====== Records for this task
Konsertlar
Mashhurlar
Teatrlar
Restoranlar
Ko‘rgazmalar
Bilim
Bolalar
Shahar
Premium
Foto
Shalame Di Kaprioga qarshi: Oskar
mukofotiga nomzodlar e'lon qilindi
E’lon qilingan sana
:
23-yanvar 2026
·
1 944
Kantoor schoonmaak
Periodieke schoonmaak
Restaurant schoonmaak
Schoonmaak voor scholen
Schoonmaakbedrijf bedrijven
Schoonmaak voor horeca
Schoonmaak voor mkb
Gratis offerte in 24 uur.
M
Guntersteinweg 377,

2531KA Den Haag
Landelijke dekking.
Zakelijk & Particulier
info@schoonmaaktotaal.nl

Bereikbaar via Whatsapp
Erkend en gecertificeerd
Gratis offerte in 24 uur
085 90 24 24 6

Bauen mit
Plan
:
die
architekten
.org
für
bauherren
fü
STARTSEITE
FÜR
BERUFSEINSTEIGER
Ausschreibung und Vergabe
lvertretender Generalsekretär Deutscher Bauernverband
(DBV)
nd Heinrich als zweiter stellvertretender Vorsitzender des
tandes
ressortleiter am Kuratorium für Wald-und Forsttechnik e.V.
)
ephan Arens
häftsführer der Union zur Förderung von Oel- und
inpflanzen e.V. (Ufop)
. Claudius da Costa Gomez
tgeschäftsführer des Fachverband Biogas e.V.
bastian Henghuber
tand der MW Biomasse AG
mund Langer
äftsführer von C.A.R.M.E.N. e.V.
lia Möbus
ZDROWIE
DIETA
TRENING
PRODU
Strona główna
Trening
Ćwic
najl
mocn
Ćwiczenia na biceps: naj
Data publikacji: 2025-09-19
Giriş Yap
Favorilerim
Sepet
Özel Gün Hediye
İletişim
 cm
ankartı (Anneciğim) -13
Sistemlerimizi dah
============
====== Records for this task
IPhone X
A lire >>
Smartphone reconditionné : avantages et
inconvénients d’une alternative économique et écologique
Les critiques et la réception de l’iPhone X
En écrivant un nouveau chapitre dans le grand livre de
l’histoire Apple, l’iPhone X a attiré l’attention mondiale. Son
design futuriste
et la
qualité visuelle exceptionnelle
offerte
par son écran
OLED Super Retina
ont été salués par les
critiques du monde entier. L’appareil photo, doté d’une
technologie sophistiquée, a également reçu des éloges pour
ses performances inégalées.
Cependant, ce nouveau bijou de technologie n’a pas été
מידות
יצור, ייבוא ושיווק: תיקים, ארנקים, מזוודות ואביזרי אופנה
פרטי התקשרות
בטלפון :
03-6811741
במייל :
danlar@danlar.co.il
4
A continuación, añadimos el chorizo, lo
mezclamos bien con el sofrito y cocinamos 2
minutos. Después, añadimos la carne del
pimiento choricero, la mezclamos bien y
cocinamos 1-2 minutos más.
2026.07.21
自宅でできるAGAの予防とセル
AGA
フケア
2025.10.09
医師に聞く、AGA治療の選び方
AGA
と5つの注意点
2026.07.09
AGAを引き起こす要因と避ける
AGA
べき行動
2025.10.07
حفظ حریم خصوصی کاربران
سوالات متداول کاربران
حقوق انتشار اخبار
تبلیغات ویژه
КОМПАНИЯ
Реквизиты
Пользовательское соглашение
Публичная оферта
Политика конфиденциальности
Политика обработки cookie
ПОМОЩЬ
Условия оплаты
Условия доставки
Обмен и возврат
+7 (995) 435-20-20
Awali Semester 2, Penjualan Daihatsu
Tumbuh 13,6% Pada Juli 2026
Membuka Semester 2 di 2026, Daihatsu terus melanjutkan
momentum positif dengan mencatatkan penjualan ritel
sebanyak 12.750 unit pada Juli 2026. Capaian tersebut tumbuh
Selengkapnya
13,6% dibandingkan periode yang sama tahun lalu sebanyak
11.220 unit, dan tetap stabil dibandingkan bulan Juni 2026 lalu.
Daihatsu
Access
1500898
============
→ **The problem**
Could you copy each line from the listing that has the word "Политика" in it?

→ **Your response**
Политика конфиденциальности
Политика обработки cookie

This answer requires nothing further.